PSC has built some environments which provide a rich, unified, Anaconda-based environment for AI, Machine Learning, and Big Data applications. Each environment includes several popular AI/ML/BD packages, selected to work together well.

The AI environments are built for the GPU nodes on Bridges-2. Be sure to use one of the GPU partitions. See the Bridges-2 User  Guide for information on Bridges-2 partitions and how to choose one to use.

See also:

  • the python documentation, for a description of the ways to use python on Bridges-2
  • the Anaconda modules, for information on creating, editing and storing anaconda environments on Bridges-2

Using the AI environments on Bridges-2

Typing module spider AI will list the available AI environments.

module spider AI

      TensorFlow 2.10.0 AI development environment



Note that AI/anaconda2 environments use python2, while AI/anaconda3 environments use python3.


For additional help, type module help AI/package-version.

 module help AI/tensorflow_23.02-2.10.0-py3

---------- Module Specific Help for "AI/tensorflow_23.02-2.10.0-py3" -----------
TensorFlow 2.10.0

The modulefile AI/tensorflow_23.02-2.10.0-py3 provides a TensorFlow 2.10.0 devel
opment environment for Artificial Intelligence(AI)/Machine Learning(ML)/Big Data
(BD) on top of Python 3.

Module contents
Several popular libraries are included in this environment, such as:
    bokeh, matplotlib, mkl, numba, numpy, pandas, pillow, scikit-learn, theano,

To check the full list of available packages in this environment, first activate
 it and then run the command
    conda list

* bokeh                     3.0.3
* cudnn                     8.2.1

See what the PSC defined AI environment contains

To see the full list of software included in a given environment, first load the module and activate the environment. Then type

conda list

Customize the PSC defined AI environment

If you need software that is not in the pre-built environment, you can create a new environment by cloning the PSC defined one and then customizing it. First load the module and activate the PSC defined environment, as above, then  clone it with

conda create --name your-new-environment-name --clone $AI_ENV

Then you can activate the new environment and proceed with your customization.


In this example, the user installs the h5py package in a new environment they are creating. Use the following commands.

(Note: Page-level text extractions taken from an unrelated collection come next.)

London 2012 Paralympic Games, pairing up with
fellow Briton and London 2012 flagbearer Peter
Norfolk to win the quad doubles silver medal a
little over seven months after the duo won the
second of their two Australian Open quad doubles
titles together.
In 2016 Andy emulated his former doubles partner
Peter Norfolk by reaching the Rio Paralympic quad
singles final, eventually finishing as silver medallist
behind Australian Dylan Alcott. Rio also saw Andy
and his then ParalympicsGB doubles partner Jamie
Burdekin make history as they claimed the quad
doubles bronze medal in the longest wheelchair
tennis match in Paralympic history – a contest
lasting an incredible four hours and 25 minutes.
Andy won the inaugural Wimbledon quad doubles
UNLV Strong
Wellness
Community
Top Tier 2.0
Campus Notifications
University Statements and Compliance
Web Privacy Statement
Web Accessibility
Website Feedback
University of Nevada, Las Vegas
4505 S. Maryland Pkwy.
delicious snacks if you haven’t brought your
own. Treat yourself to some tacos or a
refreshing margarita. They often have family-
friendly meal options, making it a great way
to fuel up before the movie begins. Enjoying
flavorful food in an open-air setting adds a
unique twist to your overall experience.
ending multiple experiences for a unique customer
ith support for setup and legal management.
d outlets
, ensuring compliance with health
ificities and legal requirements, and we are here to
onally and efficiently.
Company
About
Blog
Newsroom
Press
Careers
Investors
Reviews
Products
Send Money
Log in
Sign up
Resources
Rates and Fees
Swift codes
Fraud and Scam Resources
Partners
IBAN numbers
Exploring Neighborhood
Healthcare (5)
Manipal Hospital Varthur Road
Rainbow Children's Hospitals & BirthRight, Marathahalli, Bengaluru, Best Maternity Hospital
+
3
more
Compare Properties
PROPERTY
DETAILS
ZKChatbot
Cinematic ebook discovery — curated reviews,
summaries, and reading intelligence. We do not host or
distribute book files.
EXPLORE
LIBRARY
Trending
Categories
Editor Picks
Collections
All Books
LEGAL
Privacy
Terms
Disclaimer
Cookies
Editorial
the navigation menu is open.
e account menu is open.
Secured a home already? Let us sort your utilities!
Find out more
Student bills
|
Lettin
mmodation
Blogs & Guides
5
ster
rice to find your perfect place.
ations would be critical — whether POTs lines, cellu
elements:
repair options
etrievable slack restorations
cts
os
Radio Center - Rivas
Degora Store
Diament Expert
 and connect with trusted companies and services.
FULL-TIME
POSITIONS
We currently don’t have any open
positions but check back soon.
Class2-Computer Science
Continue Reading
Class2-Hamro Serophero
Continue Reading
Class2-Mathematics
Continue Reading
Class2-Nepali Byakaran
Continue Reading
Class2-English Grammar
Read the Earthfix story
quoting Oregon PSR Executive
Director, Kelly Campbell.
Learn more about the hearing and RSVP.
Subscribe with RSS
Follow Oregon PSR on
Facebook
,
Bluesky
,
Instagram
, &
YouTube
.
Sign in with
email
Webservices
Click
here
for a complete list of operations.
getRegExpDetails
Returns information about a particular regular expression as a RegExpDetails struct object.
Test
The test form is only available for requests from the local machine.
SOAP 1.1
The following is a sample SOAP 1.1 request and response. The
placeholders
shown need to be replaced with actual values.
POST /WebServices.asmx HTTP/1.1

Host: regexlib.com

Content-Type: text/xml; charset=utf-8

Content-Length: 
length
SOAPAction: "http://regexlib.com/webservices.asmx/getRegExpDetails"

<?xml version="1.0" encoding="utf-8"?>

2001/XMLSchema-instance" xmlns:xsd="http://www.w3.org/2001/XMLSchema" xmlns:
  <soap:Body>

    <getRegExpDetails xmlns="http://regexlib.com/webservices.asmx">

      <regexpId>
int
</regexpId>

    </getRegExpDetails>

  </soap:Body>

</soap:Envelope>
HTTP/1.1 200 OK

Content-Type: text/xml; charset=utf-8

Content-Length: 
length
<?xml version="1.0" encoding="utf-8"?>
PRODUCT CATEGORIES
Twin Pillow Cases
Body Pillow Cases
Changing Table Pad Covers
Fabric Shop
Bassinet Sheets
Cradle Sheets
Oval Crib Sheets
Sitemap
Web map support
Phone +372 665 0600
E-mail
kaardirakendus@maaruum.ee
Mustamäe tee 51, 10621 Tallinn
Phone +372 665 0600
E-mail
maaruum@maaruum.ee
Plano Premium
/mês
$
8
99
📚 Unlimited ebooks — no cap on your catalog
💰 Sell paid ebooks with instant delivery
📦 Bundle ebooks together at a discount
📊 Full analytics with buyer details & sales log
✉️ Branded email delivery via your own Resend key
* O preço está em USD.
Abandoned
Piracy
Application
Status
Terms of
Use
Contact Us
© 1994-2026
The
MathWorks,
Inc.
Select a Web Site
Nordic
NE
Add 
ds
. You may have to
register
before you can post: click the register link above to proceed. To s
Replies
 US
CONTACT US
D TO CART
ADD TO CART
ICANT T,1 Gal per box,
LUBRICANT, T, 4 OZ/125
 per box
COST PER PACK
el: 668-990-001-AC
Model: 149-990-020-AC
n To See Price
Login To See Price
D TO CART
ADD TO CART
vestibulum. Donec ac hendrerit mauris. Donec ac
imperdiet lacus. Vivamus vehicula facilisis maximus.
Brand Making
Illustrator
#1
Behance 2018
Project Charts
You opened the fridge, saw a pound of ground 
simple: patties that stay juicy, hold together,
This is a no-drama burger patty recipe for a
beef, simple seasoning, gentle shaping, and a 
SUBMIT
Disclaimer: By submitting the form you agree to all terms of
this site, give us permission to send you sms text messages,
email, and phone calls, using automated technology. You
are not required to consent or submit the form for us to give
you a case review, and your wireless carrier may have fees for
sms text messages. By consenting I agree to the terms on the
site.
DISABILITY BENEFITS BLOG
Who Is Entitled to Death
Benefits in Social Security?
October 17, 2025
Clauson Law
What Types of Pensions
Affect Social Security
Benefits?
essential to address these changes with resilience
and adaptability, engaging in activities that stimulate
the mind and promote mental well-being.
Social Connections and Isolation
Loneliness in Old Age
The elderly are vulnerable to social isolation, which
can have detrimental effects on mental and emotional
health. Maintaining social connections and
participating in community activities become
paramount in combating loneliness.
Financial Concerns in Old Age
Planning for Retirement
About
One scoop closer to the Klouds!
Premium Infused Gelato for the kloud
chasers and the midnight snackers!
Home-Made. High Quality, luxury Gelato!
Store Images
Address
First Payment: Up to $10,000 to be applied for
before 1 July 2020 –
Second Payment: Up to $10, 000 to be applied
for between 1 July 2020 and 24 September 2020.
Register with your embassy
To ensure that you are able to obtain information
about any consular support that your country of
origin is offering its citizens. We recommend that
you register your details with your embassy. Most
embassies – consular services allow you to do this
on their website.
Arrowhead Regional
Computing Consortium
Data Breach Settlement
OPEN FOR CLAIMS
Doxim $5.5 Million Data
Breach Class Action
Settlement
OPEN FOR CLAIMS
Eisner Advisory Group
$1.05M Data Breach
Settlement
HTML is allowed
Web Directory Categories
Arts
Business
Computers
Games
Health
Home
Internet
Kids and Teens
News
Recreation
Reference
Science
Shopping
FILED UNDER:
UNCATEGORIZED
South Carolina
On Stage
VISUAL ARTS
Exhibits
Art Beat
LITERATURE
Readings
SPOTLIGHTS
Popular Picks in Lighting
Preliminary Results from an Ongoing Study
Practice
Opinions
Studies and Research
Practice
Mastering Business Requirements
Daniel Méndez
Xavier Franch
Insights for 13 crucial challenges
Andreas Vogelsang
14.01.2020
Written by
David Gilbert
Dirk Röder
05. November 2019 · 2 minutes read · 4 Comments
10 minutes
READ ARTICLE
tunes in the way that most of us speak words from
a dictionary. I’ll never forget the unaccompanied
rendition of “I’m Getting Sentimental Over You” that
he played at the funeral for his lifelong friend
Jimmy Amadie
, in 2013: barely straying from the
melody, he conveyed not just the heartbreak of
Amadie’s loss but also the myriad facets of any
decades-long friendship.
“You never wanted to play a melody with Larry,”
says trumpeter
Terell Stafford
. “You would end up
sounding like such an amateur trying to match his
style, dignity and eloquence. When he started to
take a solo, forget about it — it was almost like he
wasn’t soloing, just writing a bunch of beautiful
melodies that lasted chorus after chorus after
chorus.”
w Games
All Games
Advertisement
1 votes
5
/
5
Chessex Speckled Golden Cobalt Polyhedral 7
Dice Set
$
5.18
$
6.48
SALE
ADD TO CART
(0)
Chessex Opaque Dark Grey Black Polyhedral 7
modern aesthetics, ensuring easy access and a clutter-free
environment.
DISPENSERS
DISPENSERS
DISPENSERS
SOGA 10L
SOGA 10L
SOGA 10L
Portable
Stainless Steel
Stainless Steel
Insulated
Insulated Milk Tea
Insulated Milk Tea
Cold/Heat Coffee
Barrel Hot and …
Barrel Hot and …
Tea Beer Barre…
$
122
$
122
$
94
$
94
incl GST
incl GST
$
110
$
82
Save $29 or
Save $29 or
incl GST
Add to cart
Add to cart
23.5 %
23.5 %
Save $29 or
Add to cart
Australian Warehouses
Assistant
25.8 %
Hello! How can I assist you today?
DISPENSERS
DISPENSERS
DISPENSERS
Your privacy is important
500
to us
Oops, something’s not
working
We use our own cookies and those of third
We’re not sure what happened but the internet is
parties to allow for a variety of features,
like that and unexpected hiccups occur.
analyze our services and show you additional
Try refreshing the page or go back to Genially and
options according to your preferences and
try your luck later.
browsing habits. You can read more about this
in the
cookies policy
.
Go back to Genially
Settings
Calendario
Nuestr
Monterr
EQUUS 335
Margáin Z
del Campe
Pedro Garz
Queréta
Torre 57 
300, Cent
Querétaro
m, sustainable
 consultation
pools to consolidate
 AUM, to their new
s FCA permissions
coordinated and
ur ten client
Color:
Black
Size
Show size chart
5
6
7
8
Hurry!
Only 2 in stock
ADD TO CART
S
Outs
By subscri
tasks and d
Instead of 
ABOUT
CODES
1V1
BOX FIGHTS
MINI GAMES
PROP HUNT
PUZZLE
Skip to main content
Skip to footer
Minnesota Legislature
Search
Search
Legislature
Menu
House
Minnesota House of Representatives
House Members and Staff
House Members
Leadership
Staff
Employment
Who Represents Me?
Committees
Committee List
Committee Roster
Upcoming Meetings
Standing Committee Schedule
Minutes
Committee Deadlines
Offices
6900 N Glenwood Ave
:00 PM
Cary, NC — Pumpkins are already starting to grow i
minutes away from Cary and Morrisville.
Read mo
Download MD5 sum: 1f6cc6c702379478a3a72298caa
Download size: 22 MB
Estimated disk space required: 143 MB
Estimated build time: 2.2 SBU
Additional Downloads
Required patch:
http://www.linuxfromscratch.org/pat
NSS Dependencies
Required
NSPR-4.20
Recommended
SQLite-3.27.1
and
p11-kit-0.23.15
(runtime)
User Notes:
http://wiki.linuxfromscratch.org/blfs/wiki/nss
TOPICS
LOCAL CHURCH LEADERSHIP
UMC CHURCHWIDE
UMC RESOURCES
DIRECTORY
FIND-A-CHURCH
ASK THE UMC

  • The conda list command shows what packages are currently installed. Check to see if what you need is already available.  The conda list command also shows the version number of the installed packages.
  • The conda create command clones $AI_ENV to create a new environment.  This can take a long time, so ask for an hour of time with the interact command.
  • Here, the new environment is named clone-env-1, and is stored in the user's ocean directory.  The --prefix flag names the full path to the where the environment will be stored. You can name the environment anything you like and store it in any directory you like.
interact -gpu -t 01:00:00
 module load AI    # loads the default AI module
 source activate $AI_ENV
 conda list 
 conda create --name clone-env-1 --clone $AI_ENV
 conda activate clone-env-1
 conda install h5py

The conda install command will install the newest version of the package. If you want to install a version of the package not available in the public installations use the --revision option to the conda install command.